Accurate prediction of the future is the ultimate goal of credit and collection risk analysis. How much risk should you take on an account? Will they pay on a timely basis? How can you determine when to pull the plug and not sell them anymore? When should the account be turned over to a collection agency? These are some of the questions a credit manager is expected to have answers to. And now there is a better way to help answer these questions using a revolutionary technique that relies on more than one model to solve these problems, a so called ensemble model. This technique has far better accuracy than traditional statistical-based analysis and judgment-based models are left in the dust.
WHAT IS AN ENSEMBLE MODEL?
An ensemble model combines two or more models to enable a more accurate prediction of credit or collection risk.

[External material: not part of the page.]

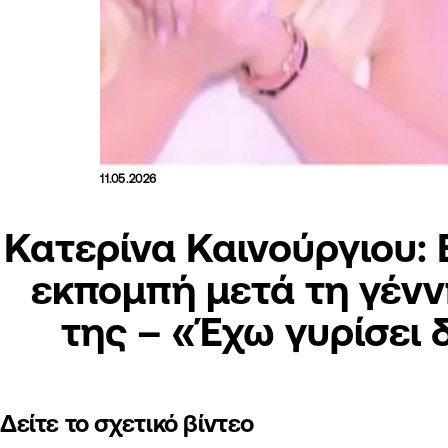
11.05.2026
Κατερίνα Καινούργιου:
εκπομπή μετά τη γένν
της – «Έχω γυρίσει 
Δείτε το σχετικό βίντεο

If you have a current statistical model that you like it can become part of the ensemble, but its accuracy will be significantly enhanced by the other models in the ensemble. The goal of the ensemble is to predict which accounts will go BAD and which will not. Where BAD is your definition of BAD (for example, an account might be considered BAD if more than 20% of its total monthly outstanding balance goes 91 or more days past due).
BUILDING AN ENSEMBLE MODEL
Like most scientific-based models an ensemble model, for your company, will be created from your historical data. Anything you know about your accounts is applicable.
The first step in the model building process is to determine which variables are the most predictive and should be considered for use in the final model. The off-the-shelf software used in this application has the capability to help you do this. In a given application you might start off with 100 possible variables and wind up with a fraction of that which are used in the final model.
Once the predictive variables are determined, multiple models will be developed with different variables receiving a variety of weights. Again, the software has the ability to vary the models and help you decide which ones to use in the ensemble. You might create 25 models, but use only five of them in the ensemble.
After the models to use in the ensemble are determined the weight to give each model’s prediction can be decided. A well-known statistical concept is used to determine the weights. Each of the individual models’ output (0 for BAD or 1 for GOOD) is multiplied by its weight where the sum of the weights equal 1. The weighted results of each model are added together to arrive at the ensemble’s prediction. Any output equal to 0.5 or less is considered BAD and an output greater than 0.5 is considered GOOD.
In a typical application, the final model’s prediction error rate will be less than 1.0% (i.e., the model misclassified less than 1.0%% of the accounts that would go BAD). However, the error rates for the models in the ensemble can range from 20.0% to 35.0%. In other words, the prediction error rates of the individual models will be many times higher than the ensemble’s prediction error rate. This supports the underlying assumption that an ensemble model can produce a prediction error rate that is superior to the prediction error rate of any individual model in the ensemble.
SOME OTHER APPLICATIONS OF ENSEMBLE MODELS
Using the Ensemble to Determine a Credit Line
Individual account evaluation is performed in real-time. This allows a great deal of flexibility in the decisioning process, in particular with respect to determining a credit line. The model’s output is either a GOOD or BAD decision, but all GOODs and all BADs are not created equal.
Model Output is GOOD: In any model that evaluates a request for credit, the amount requested is an input variable. Because the model’s decision is in real-time you can replace the original amount requested with another amount and, instantaneously, get a new model evaluation. In the case of a GOOD decision you can increment the requested amount until the model’s decision changes from GOOD to BAD. This is the maximum amount of risk (credit line) the model feels is applicable for a given account. If the model indicates a higher line than the account requested it might allow the sales department to generate additional revenue.
Model Output is BAD: In this instance, you want to determine if there is any amount of risk the model will accept. Companies don’t make money by refusing to sell an account. Here, you’ll decrement the amount requested to see if the model’s decision will change from BAD to GOOD. If it does, this amount represents the amount of risk the model deems acceptable, and provides the possibility of profiting from an otherwise unacceptable account.
Using the Ensemble as an Early Warning System
Once a credit line is determined, it is important to continue to track the account to be sure that their circumstances do not change to the extent that their current risk of non-payment is not significantly greater than it was at the time the credit line was granted. Therefore, the model should be run against all of the open accounts, on a periodic basis (daily, weekly or monthly), to determine whether an account’s circumstances have changed. If so, remedial action can be taken immediately, and will very likely significantly reduce the number of accounts turned over for collection.
Ensemble models represent a very powerful method for determining credit or collection risk. And, because they can be built on a PC based platform, at a reasonable cost, monitored and improved in-house without the need for outside consultants, it makes them a very attractive alternative to other methods of credit evaluation, and in particular to judgment-based models. In summary, these type of models can aid in providing an easy to implement solution to the associated problems of credit evaluation, credit line determination, ongoing account tracking, and evaluating the amount of effort to apply to the collection of a past due account.